Charley had no idea that his father was such a cook. Mr. Adams went at the matter in great shape--and even Mr. Grigsby, lying near, rewrapping a place on the pack saddle, apparently found nothing to criticise.
Mr. Adams (and it looked odd to see him, a man, busy cooking!) had bread batter already started. He took one of the gold pans, dumped into it some flour, a pinch or two of saleratus, and a quart or two of the water. He mixed away with his hands, adding flour and water until the batter was correct, formed it into a loaf, laid it in another pan, well greased with bacon rind, covered it with the first pan, and set the "oven" well down among coals that he had raked out to one side. He poured a little water into the fry pan, or spider, laid in a lot of chunks and strips of dried-beef or jerky, and salted it and put it on the fire.

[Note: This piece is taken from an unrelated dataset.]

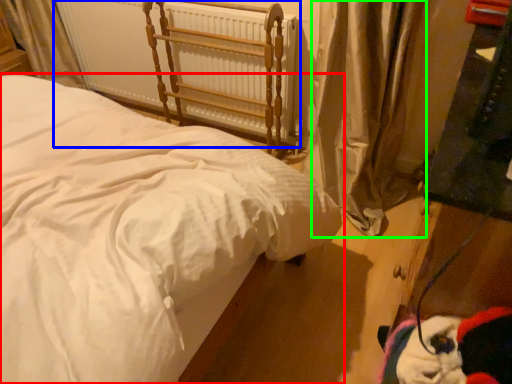 Question: Which object is positioned closest to bed (highlighted by a red box)? Select from radiator (highlighted by a blue box) and curtain (highlighted by a green box).

Choices:
 (A) radiator
 (B) curtain

Answer: (B)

He took out a handful of coffee beans that had been roasting in the fry pan before he used the pan for the stew (and how good they smelled!), crushed them in a piece of cloth between two stones, and turned them into the coffee-pot.

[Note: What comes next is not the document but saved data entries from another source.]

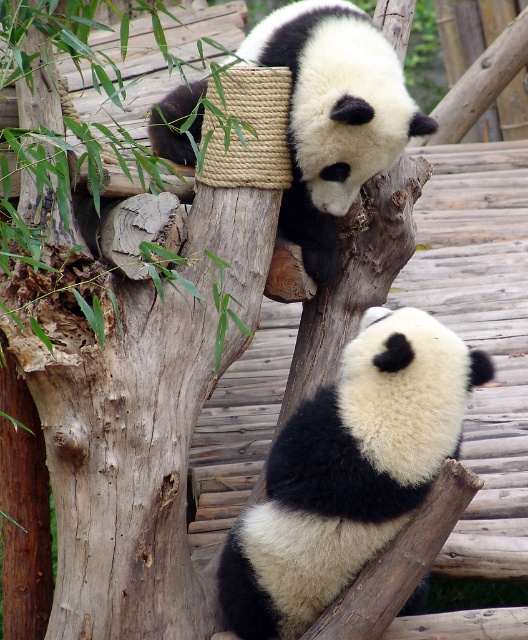 Is black fuzzy panda at center thinner than black and white fur panda at upper center?

Yes.

Between point (285, 524) and point (365, 42), which one is positioned behind?

Point (365, 42)

At what (x,y) coordinates should I click in order to perform the action: click on black fuzzy panda at center. Please return your answer as a coordinate pair (x, y). This screenshot has height=640, width=528. Looking at the image, I should click on (347, 472). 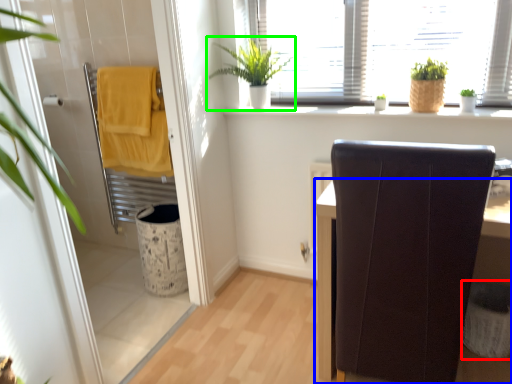 Question: Which object is the farthest from laundry basket (highlighted by a red box)? Choose among these: furniture (highlighted by a blue box) or houseplant (highlighted by a green box).

Choices:
 (A) furniture
 (B) houseplant

Answer: (B) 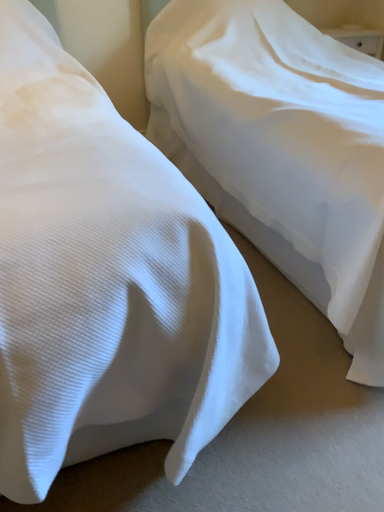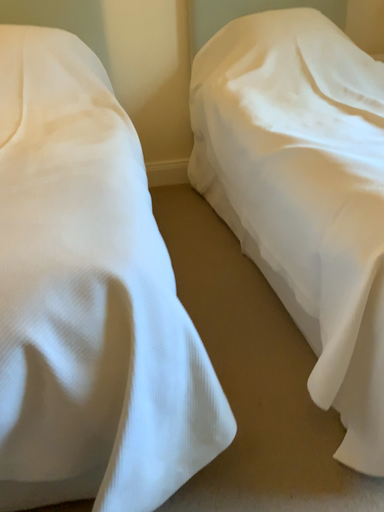 Question: Which way did the camera rotate in the video?

Choices:
 (A) rotated right
 (B) rotated left

Answer: (B)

"You must have been there before," commented Mr. Grigsby.
"Well, I've been a soldier, you know," explained Mr. Adams. "This is soldiers' fare; that's all."
"Strangers, you're new to the diggin's, I reckon," asserted a caller, who strolled in and coolly sat down. He was an exceedingly powerful man--as tall as the Frémonter, broad and heavy, a veritable giant. His shaggy whiskers were bright red. He wore a broad-brimmed black hat, below which hung his red hair to mingle with his whiskers; his red shirt was open at the hairy throat, his stained coarse trousers were belted with a piece of rawhide, through which was thrust a knife and pistol, and he was barefooted. He certainly was the biggest and most ferocious-looking man that Charley had ever seen. Yet he acted very harmless.

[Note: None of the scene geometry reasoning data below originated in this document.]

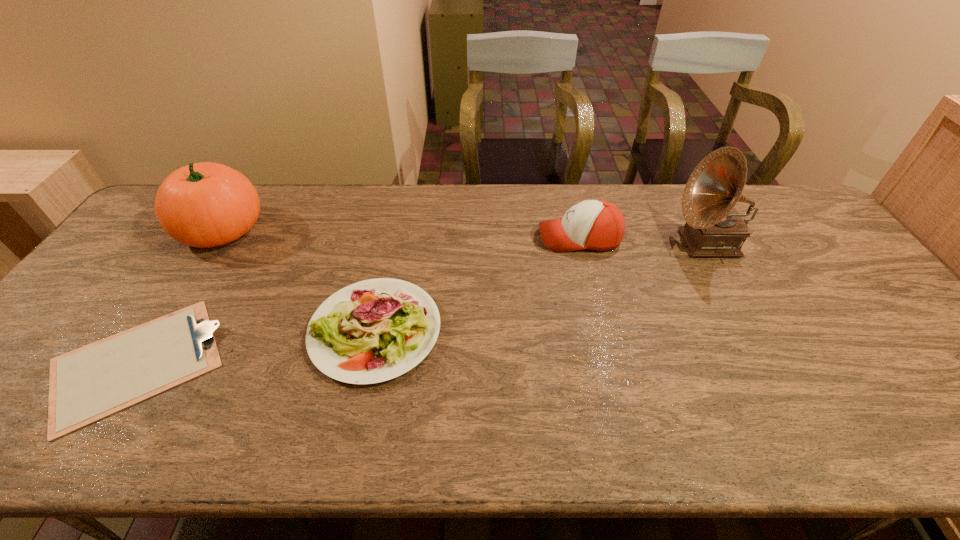 This screenshot has width=960, height=540. What are the coordinates of `free space located on the right of the second tallest object` in the screenshot? It's located at (303, 229).

You are a GUI agent. You are given a task and a screenshot of the screen. Output one action in this format:
    pyautogui.click(x=<x>, y=<y>)
    Task: Click on the free space located 0.130m on the front-facing side of the baseball cap
    
    Given the screenshot: What is the action you would take?
    pyautogui.click(x=495, y=238)

Where is `vacant space located 0.110m on the front-facing side of the baseball cap`? This screenshot has width=960, height=540. vacant space located 0.110m on the front-facing side of the baseball cap is located at coordinates (502, 238).

Identify the location of vacant space located 0.350m on the front-facing side of the baseball cap. (424, 238).

At what (x,y) coordinates should I click in order to perform the action: click on free space located 0.170m on the right of the third object from right to left. Please return your answer as a coordinate pair (x, y). The width and height of the screenshot is (960, 540). Looking at the image, I should click on (508, 330).

Locate an element on the screen. This screenshot has height=540, width=960. phonograph record that is at the far edge is located at coordinates (x=713, y=228).

The image size is (960, 540). What are the coordinates of `pumpkin located at the far edge` in the screenshot? It's located at (205, 204).

Locate an element on the screen. The width and height of the screenshot is (960, 540). baseball cap positioned at the far edge is located at coordinates (598, 225).

Identify the location of object positioned at the left edge. This screenshot has width=960, height=540. (205, 204).

Identify the location of object situated at the far left corner. (205, 204).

"Why so?" queried Mr. Adams, examining his bread.
"'Cause you're bread eaters, 'stead o' bein' flap-jackers. By that I take it you've not been up into the flapjack country yon," and he jerked his head in the direction of the foothills and mountains. "When a man makes his squar' meals out o' flapjacks an' sow-belly, then he can call himself a miner."
"You've been there, in the flapjack country, I suppose," invited Mr. Adams.
"Have I, stranger? Wall, I should shout! I was one of the fust into the diggin's after Jim Marshall discivvered color. Fact is, I'm jest down from thar now, only stoppin' hyar at Woodchuck's Delight to rest my feet. They've got rheumatiz powerful bad, wadin' in the water so much."
Charley had noted that many of the men in the camp were barefooted, as if their feet were sore; evidently Woodchuck's Delight was a sort of a resting place.
"How are things at the saw-mill diggin's?" queried Mr. Grigsby.
"Peterin' out, stranger," replied the red-whiskered man. "Quiet as a Quaker Sunday. I was thar about a month ago."
"Is Marshall mining?"
"Not much. He's grumblin', mostly. Thar's a man, who when he struck a big thing jest natter'ly didn't know what to do with it. It made him pore instead o' rich. The rush o' people tromped an' dug all over him, an' he doesn't appear to have enough spunk to stand up for himself. He seems to think he owns the hull country, 'cause he was thar fust, an' 'cordin' to his notion nobody can mine without his leave. But as matter o' fact, he was too blamed slow to locate any claims; an' when the miners agreed to let him have 100 feet, he didn't get to work on it. He seems to expec' the Government to pay him for his discivvery, while he sits 'round waitin' an' grouchin'. But that sort o' thing doesn't go, out hyar, whar every man must look out for himself an' do his part."